There is no dispute that the motion to reconsider and the notice of appeal were filed during the pendency of the stay. The stay takes effect immediately upon the filing of the debtor's petition in bankruptcy, regardless of whether the other parties to a stayed proceeding are aware that the petition has been filed. 11 U.S.C. §362(a) (1994); Constitution Bank v. Tubbs, 68 F.3d 685, 691 (3rd. Cir. 1995); 3 Collier on Bankruptcy §362.11 at 362-115 (15th ed. rev. 1998) (hereinafter Collier). Unless a party requests relief from the stay from the bankruptcy court, the stay lasts until (1) with respect to acts against property of the estate, until the property is no longer property of the estate, or (2) with respect to any other act, until the earliest of the case being (a) the case being closed, (b) the case being dismissed, or (c) a discharge being granted or denied. 11 U.S.C. §362(c) (1994). The bankruptcy case was not dismissed until long after Cambridge's filings, and the property--the nature of which we will discuss more fully below--was still property of the estate at the time of the filings.

There remains the question whether the filings in fact violated the stay. A subsidiary question is, even if the filings were in violation of the stay with respect to the debtor, were they also void with respect to other parties in the case--in this case, the Bank. We must answer both of these questions in the affirmative.

It is not entirely clear under which subsection of section 362 of the Bankruptcy Code Cambridge's filings were stayed. Initially the most likely candidate would appear to be section 362(a)(1), which as noted stays inter alia the "continuation *** of a judicial *** proceeding against the debtor that was *** commenced before the commencement of the [bankruptcy] case[.]" 11 U.S.C. §362(a)(1) (1994). However, the underlying proceeding is a petition for tax deed, which it is not clear is an action "against the debtor." Rather, it is an in rem action brought against the property the taxes on which Cambridge purchased.

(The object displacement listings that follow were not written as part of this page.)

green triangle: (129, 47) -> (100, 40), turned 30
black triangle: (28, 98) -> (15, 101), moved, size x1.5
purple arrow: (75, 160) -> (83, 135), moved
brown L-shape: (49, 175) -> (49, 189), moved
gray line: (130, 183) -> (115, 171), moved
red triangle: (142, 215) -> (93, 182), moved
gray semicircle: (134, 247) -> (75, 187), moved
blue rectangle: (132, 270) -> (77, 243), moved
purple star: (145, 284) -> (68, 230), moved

See Smith v. D. R. G., Inc., 63 Ill. 2d 31, 35, 344 N.E.2d 468, 470 (1976) (tax sales are actions in rem, rather than in personam); In re Application of County Treasurer, 276 Ill. App. 3d 1084, 659 N.E.2d 457, 459 (1995) (same); Wilder v. Finnegan, 267 Ill. App. 3d 422, 425, 642 N.E.2d 496, 499 (1994) (same); Cf. In re Shamblin, 890 F.2d 123, 125 (9th Cir. 1989) (Illinois tax sale held to violate automatic stay imposed by section 362(a)(4) of the Bankruptcy Code (staying acts to create, perfect or enforce a lien against property of the bankruptcy estate), without even mentioning section 362(a)(1)). However, this is not determinative that subsection (a)(1) is inapplicable. See In re Molitor, 183 B.R. 547, 553-54 (Bankr. E.D.Ark. 1995) (holding that an in rem probate proceeding was stayed because the trustee (in the debtor's stead) "was required to take defensive action to protect the interest of the bankruptcy estate"). Further, an argument could be made that once there has been a redemption under protest, the character of the action changes, and becomes much more in the nature of an adversarial proceeding, with the tax purchaser attempting to obtain the statutory penalty interest and the delinquent taxpayer attempting to ward off the purchaser and recover some of the funds it has deposited with the Clerk. See 35 ILCS 205/253(f) (West 1992).

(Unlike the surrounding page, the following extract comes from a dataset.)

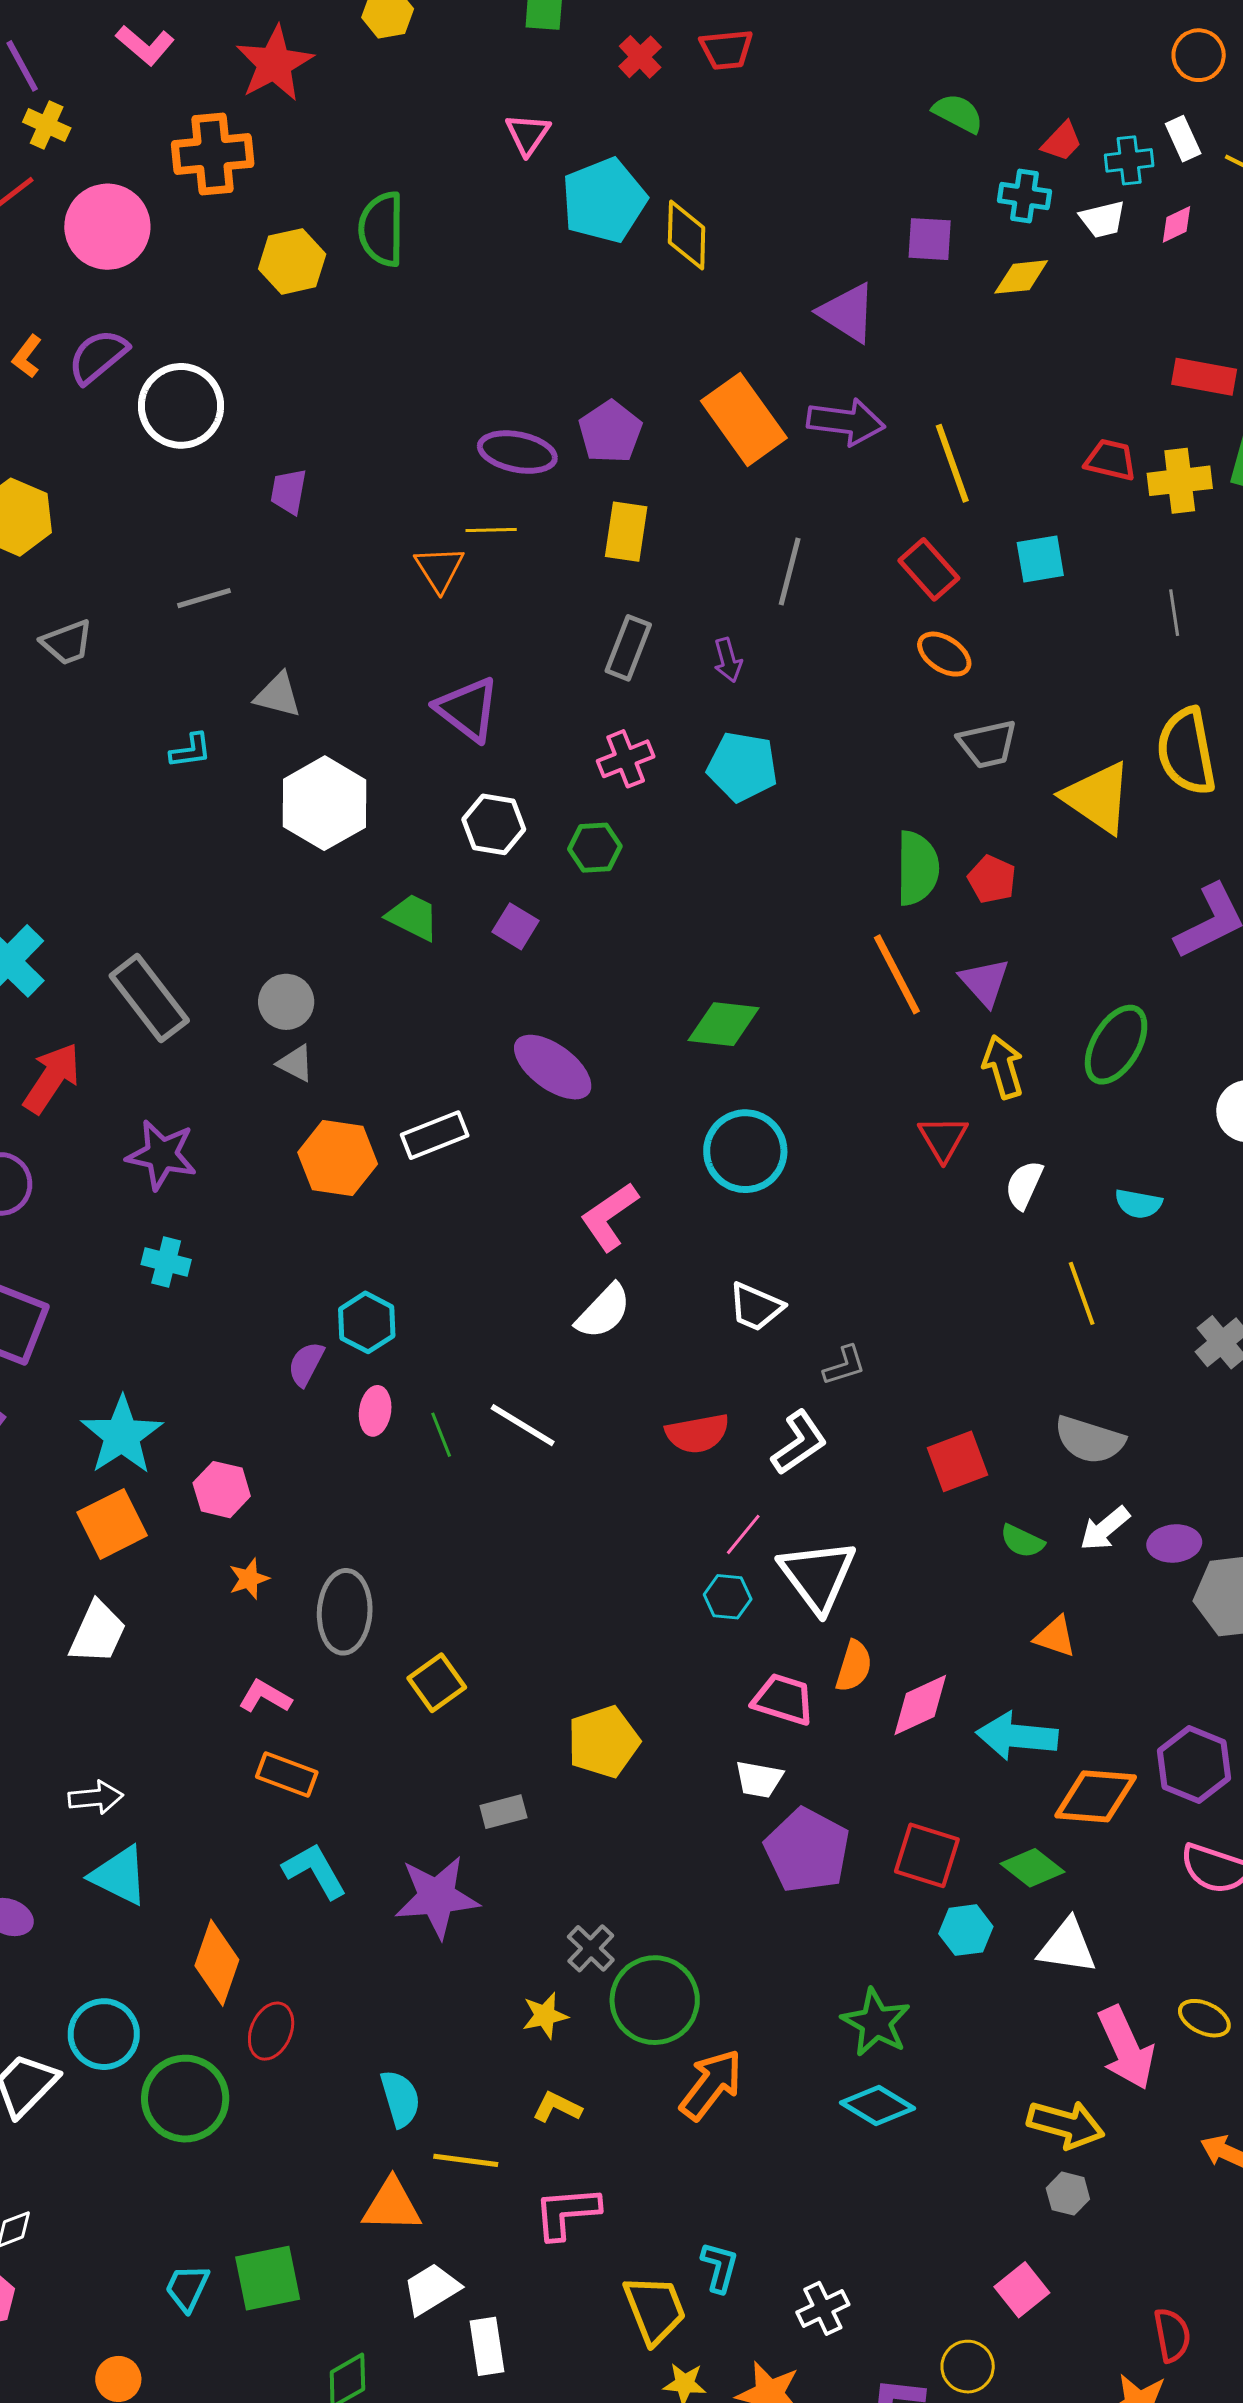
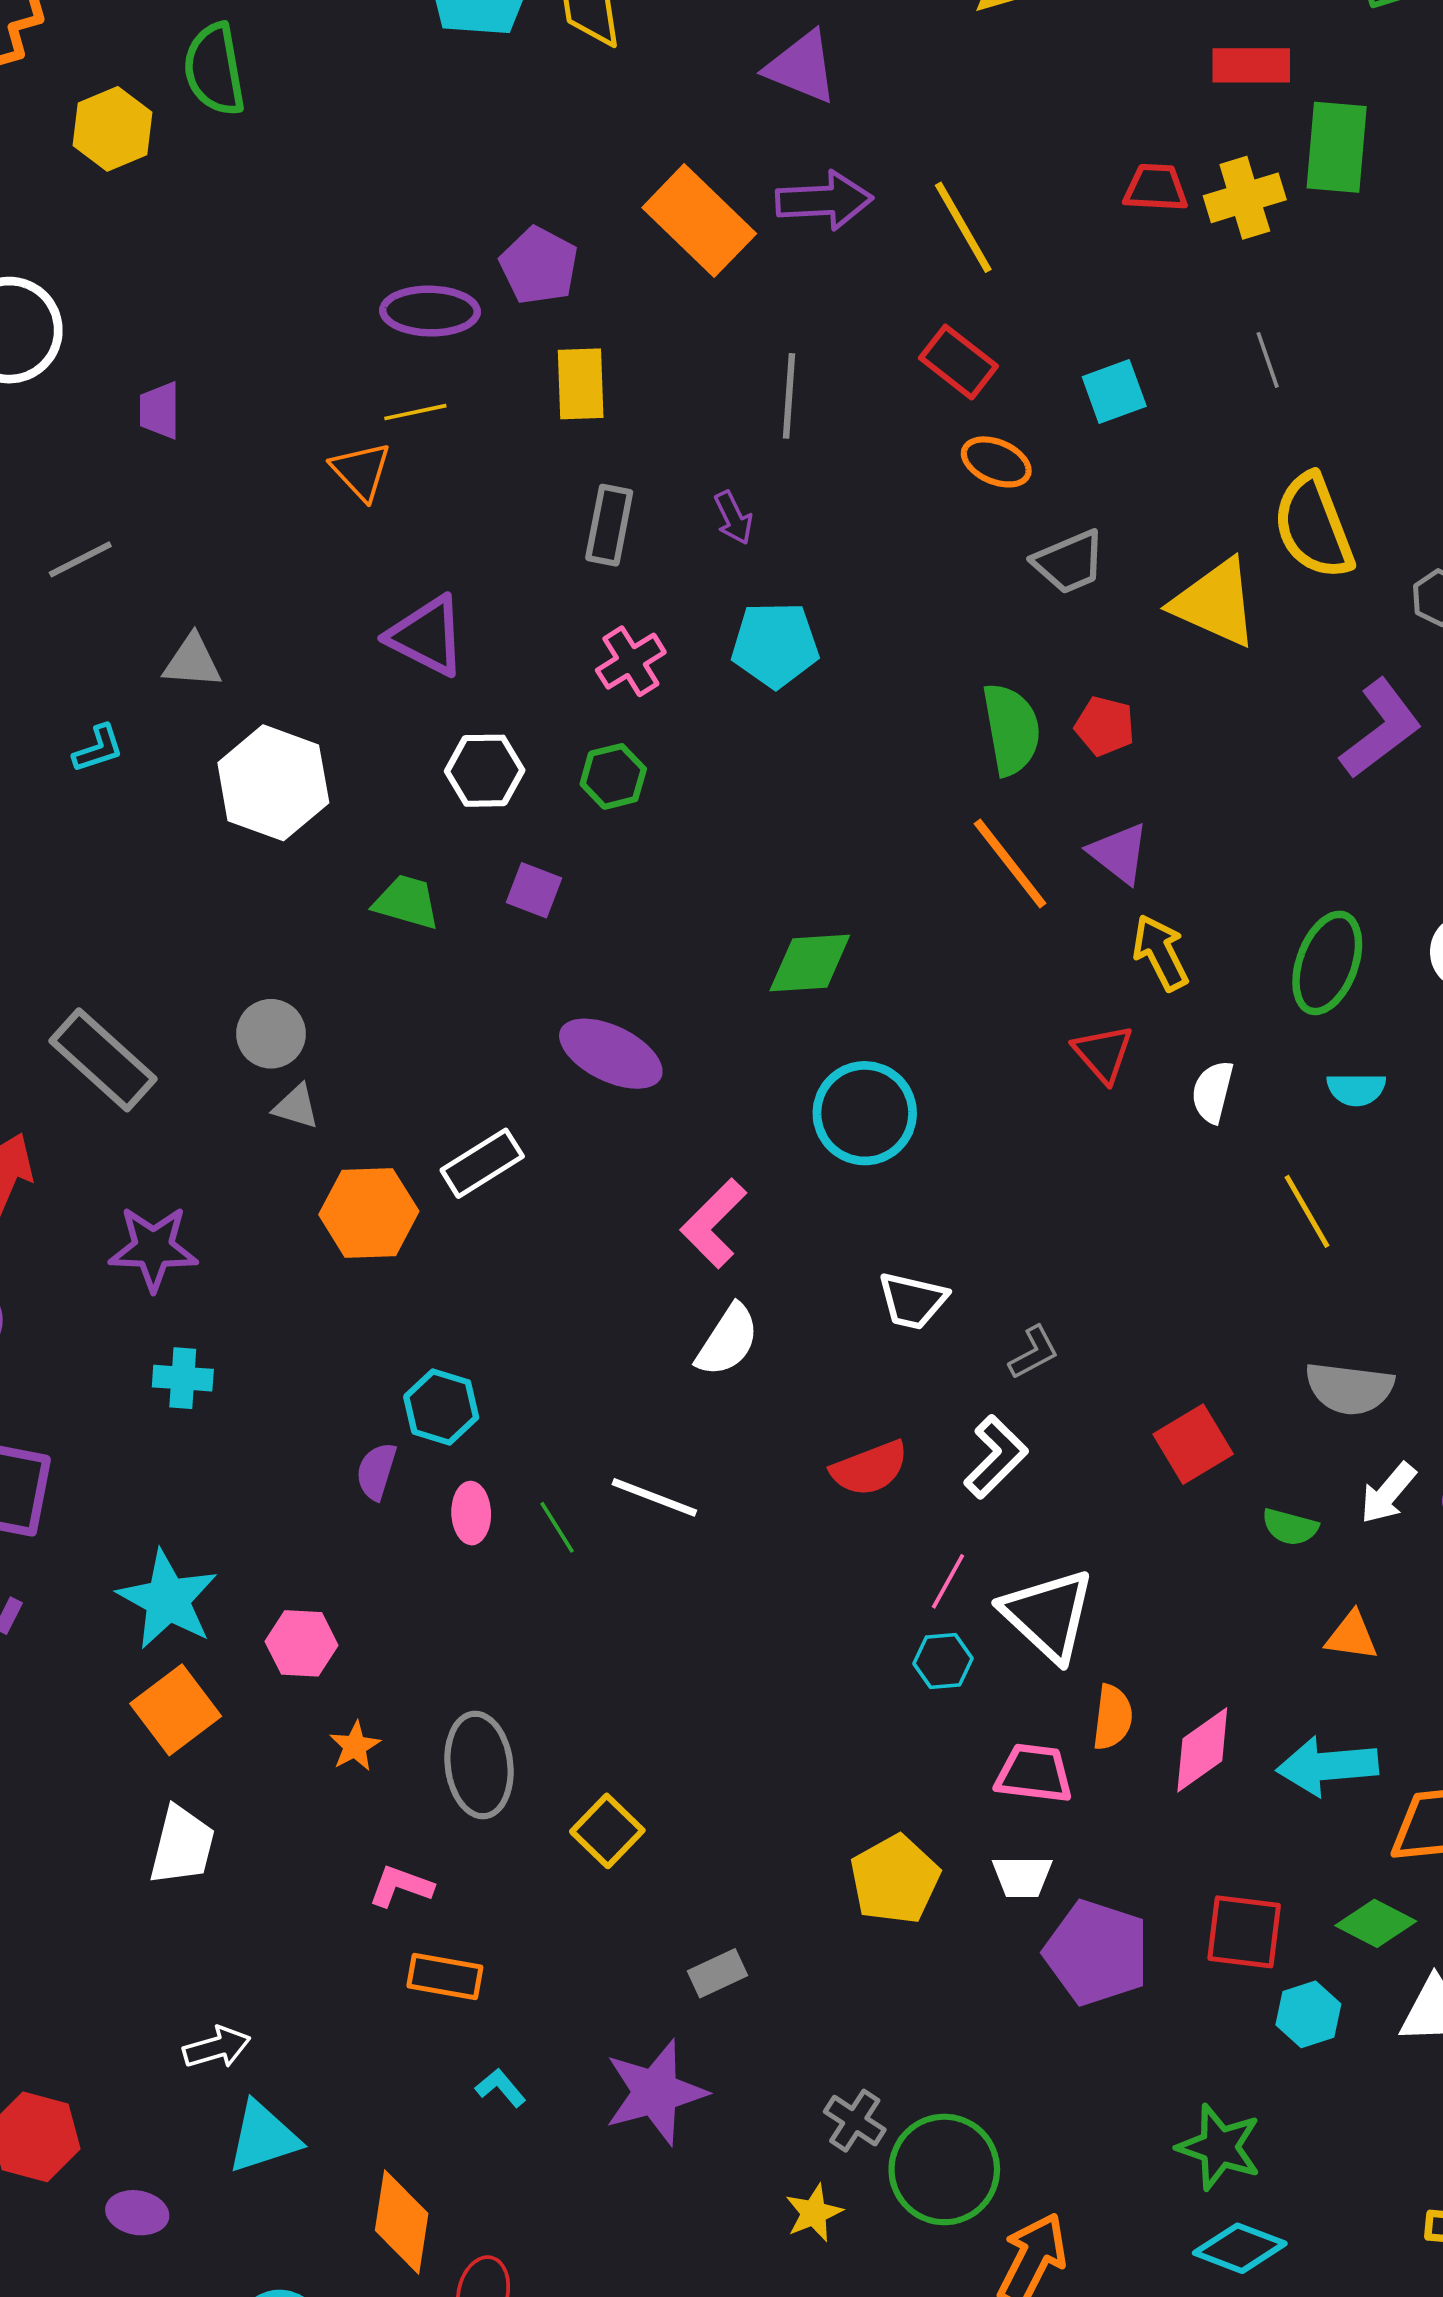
cyan square: (1040, 559) -> (1114, 392), moved
green ellipse: (1116, 1045) -> (1327, 963), moved
yellow pentagon: (603, 1742) -> (895, 1879), moved
cyan L-shape: (315, 1871) -> (501, 2088), size x0.6
cyan triangle: (119, 1876) -> (263, 2137), turned -34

At any rate, we need not conclusively answer the question whether Cambridge's motion to reconsider and its appeal were stayed under subsection (a)(1), because they would seem definitely to have been stayed under subsection (a)(3), as acts "to obtain possession of property of the estate or of property from the estate or to exercise control over property of the estate." *fn1 Section 541 of the Bankruptcy Code notes that "property of the estate" includes "all legal or equitable interests of the debtor in property as of the commencement of the case." 11 U.S.C. §541(a)(1) (1994). Such property is part of the estate "wherever located and by whomever held[.]" 11 U.S.C. §541(a) (1994).

There are two "properties" which Cambridge's filings could be considered "acts" to obtain or control: (1) the real property on which Cambridge was initially attempting to obtain the tax deed; and (2) the statutory penalty interest. An argument could be made that Cambridge's filings were not acts to obtain the real property, because as noted above, the character of the petition for tax deed changes once a redemption under protest has been filed. Once property has been redeemed--even under protest--a purchaser at a tax sale cannot obtain a tax deed. See 35 ILCS 205/253(f) (West 1992). Thus it is an unlikely result to conclude that Cambridge's filings constituted acts to obtain or control this property.

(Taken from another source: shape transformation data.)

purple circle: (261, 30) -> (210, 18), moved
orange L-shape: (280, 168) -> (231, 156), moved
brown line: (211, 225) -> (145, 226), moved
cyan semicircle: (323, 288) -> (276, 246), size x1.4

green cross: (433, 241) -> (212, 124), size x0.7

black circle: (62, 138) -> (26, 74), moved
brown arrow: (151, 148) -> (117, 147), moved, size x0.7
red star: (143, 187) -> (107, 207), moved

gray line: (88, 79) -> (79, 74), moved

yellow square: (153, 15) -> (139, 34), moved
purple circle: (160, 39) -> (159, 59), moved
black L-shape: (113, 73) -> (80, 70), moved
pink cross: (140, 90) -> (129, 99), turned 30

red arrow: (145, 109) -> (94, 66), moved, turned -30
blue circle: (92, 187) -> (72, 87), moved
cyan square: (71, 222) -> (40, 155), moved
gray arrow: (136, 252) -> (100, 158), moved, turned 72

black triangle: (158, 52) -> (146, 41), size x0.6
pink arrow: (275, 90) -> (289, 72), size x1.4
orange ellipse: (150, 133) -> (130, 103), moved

However, in order to redeem the property a redeemer must deposit with the County Clerk an additional amount ("statutory penalty interest") over and above the back taxes owed. 35 ILCS 205/253(c)(2) (West 1992). In this case the statutory penalty interest was substantial--in excess of $300,000--as it had accrued at a rate of 18% (of the over $500,000 Cambridge had paid at the tax sale) per six months. See 35 ILCS 205/253(c)(2) (West 1992). If the circuit court had not sustained the protest in this case, Cambridge would have been entitled to the statutory penalty interest in addition to the amount it paid for the property (plus expenses and attorneys fees). 35 ILCS 205/253(f) (West 1992). Cambridge's motion to reconsider and notice of appeal were clearly attempts to obtain this property.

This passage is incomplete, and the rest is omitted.